> [PROVIDED DATA]
-----
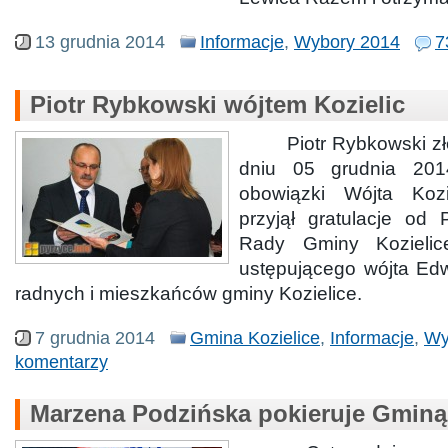
13 grudnia 2014
Informacje
,
Wybory 2014
7
Piotr Rybkowski wójtem Kozielic
Piotr Rybkowski zło
dniu 05 grudnia 201
obowiązki Wójta Koz
przyjął gratulacje od
Rady Gminy Kozielic
ustępującego wójta Edw
radnych i mieszkańców gminy Kozielice.
7 grudnia 2014
Gmina Kozielice
,
Informacje
,
Wy
komentarzy
Marzena Podzińska pokieruje Gminą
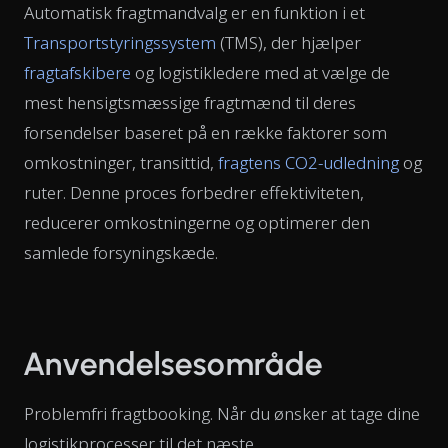
Automatisk fragtmandvalg er en funktion i et
Transportstyringssystem
(TMS), der hjælper
fragtafskibere
og logistikledere med at vælge de
mest hensigtsmæssige fragtmænd til deres
forsendelser baseret på en række faktorer som
omkostninger, transittid,
fragtens CO2-udledning
og
ruter. Denne proces forbedrer effektiviteten,
reducerer omkostningerne og optimerer den
samlede forsyningskæde.
Anvendelsesområde
Problemfri fragtbooking. Når du ønsker at tage dine
logistikprocesser til det næste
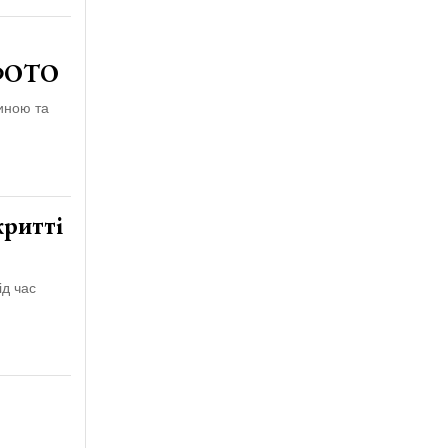
 ФОТО
жиною та
критті
ід час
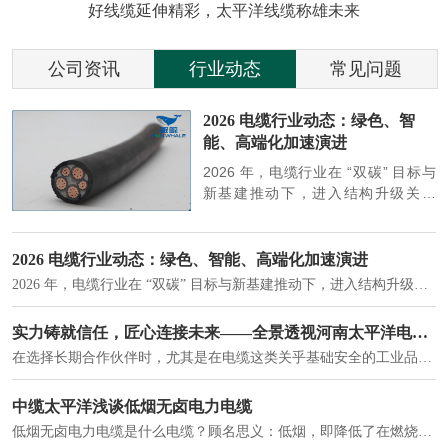
好线缆延伸精彩，太平洋线缆称雄未来
公司资讯
行业动态
常见问题
参
2026 电缆行业动态：绿色、智
能、高端化加速演进
端
2026 年，电缆行业在 “双碳” 目标与
筑
新基建推动下，进入结构升级关键
政
期，呈现绿色化、智能化、高端化三
房
大清晰趋势，市场格局持续优化。
2026 电缆行业动态：绿色、智能、高端化加速演进
2026 年，电缆行业在 “双碳” 目标与新基建推动下，进入结构升级关键期，呈现绿色化、智能化、高端化三大清晰趋势，市场格局持续优化。
建筑供电系统、住宅小区入户主线、市政工程路灯与景观供电、数据中心机房列头柜供电等。
实力铸就信任，匠心连接未来——全景透视河南太平洋电缆厂
在选择长期合作伙伴时，尤其是在电缆这类关乎基础安全的工业品上，供应商的“内在实力”远比一纸报价单更重要。今天，我们邀请您“云参观”河南太平洋电缆厂，透过每一个细节，看我们如何将“可靠”二字，铸入每一米电缆。
电力电缆作为配电系统的 "毛细血管"，承担着从变压器到终端用电设备的电力传输重任。
中缆太平洋浅谈低烟无卤电力电缆
低烟无卤电力电缆是什么电缆？顾名思义：低烟，即降低了在燃烧时有害物体的产生；卤素对于人体来说是一种有毒气体，无卤就是没有毒气体的释放，通常是针对电缆遇火灾时而言的。低烟无卤电力电缆又可以称之为环保电缆，低烟无卤电缆大多数用于医院和对环境卫生要求比较严格的地方。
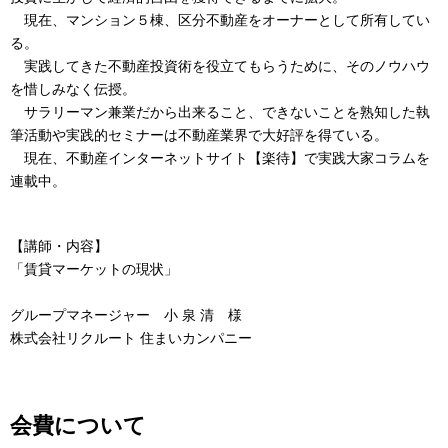
現在、マンション５棟、区分不動産をオーナーとして所有してい
る。
実践してきた不動産投資術を役立てもらうために、そのノウハウ
を惜しみなく伝授。
サラリーマン兼業だから出来ること、できないことを熟知した執
筆活動や実践的セミナーは不動産業界で大好評を得ている。
現在、不動産インターネットサイト【楽待】で実践大家コラムを
連載中。
【講師・内容】
「賃貸マーケットの現状」
グループマネージャー 小 泉 清 様
株式会社リクルート 住まいカンパニー
会費について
-----
> [DESCRIPTION OF THE TASK]
Report each line in the data above that holds the word "市场格局持续优化" by copying it.

> [RESPONSE BOX]
大清晰趋势，市场格局持续优化。
2026 年，电缆行业在 “双碳” 目标与新基建推动下，进入结构升级关键期，呈现绿色化、智能化、高端化三大清晰趋势，市场格局持续优化。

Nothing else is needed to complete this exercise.